My parent’s way of dealing with it [was] to ask me to just ignore it and to ask my other siblings to also just ignore it so that tension within the family is minimized and that we remain a family—this is after they tried to talk to the bullying sister and were met with denial and hostility. It has caused so much hurt and anguish in my life. After 10 years of bearing it, I began to experience panic attacks and nightmares as family events approached . .

Sometimes parents not only fail to intervene, they may also become an active part of the problem, particularly if there are multiple family dysfunctions:

I’ve been bullied all my life by my family. My brother beat me to a pulp every day and my mother took savage pleasure in stopping it by punishing me instead of him. She herself takes her temper out on me frequently. My sisters have now started picking on me online . . .

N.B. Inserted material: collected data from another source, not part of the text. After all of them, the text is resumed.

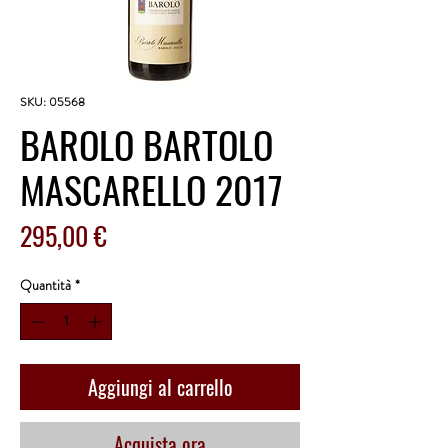
SKU: 05568
BAROLO BARTOLO
MASCARELLO 2017
Prezzo
295,00 €
Quantità
*
Aggiungi al carrello
Acquista ora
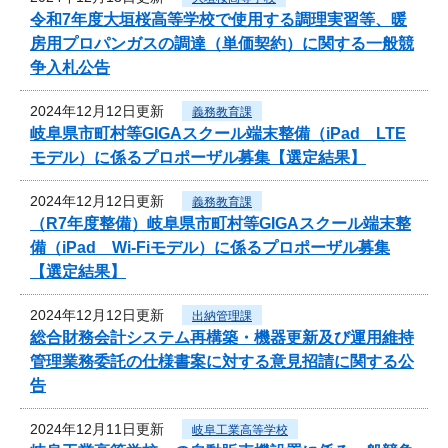
令和7年度大垣桜高等学校で使用する調理実習等、暖
房用プロパンガスの調達（単価契約）に関する一般競
争入札公告
2024年12月12日更新
義務教育課
岐阜県市町村等GIGAスクール端末整備（iPad LTE
モデル）に係るプロポーザル募集【選定結果】
2024年12月12日更新
義務教育課
（R7年度整備）岐阜県市町村等GIGAスクール端末整
備（iPad Wi-Fiモデル）に係るプロポーザル募集
【選定結果】
2024年12月12日更新
出納管理課
総合財務会計システム再構築・機器更新及び運用維持
管理業務委託の仕様書案に対する意見招請に関する公
告
2024年12月11日更新
岐阜工業高等学校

It can be tempting to blame the victims in these cases. Certainly, many of Amanda Todd’s tormentors continued to lash out at her for “weakness” even after her death. Almost like predatory animals, we tend to pounce on the fragile, blaming them for succumbing to their circumstances. It’s not only that the weak are easy prey, but seeing weakness in others can also make us feel uncomfortable. If there can be chinks in someone else’s armor, perhaps that means we are vulnerable to finding chinks in our own. This is not a conscious thought, of course. When spoken aloud it often comes out in terms such as, “I’ve had family issues, but I came through them fine. Why can’t that person?” Rather than seeing ourselves as fortunate that we had optimum circumstances to develop resilience, we see our resilience as something we’ve managed to work up on our own, and therefore everybody else can too if they’d just grab hold of their bootstraps with both hands. This is a misconception that all too easily gets in the way of our compassion for others whose circumstances are different.

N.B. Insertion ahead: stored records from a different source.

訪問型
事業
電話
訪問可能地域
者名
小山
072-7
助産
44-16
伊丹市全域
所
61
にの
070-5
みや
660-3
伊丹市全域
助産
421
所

That said, resilience can be strengthened: The really good news is that we aren’t stuck forever with the vulnerabilities we carry with us out of childhood. Research is zeroing in on influences that can promote resilience and is finding that supportive relationships are key to this process. In other words, the weak need the strong to give them a compassionate hand up rather than kicking them off the ladder.

The anti-bullying programs that have been leveraged over National Bullying Prevention Month have gone far in raising awareness of bullying behaviors in schools. Amanda Todd’s tragic death this month has made us all keenly aware of the issue of bullying behaviors online. The way forward in both of these venues, it would seem, is to raise awareness of bullying behaviors where they first take root: Home, sweet home.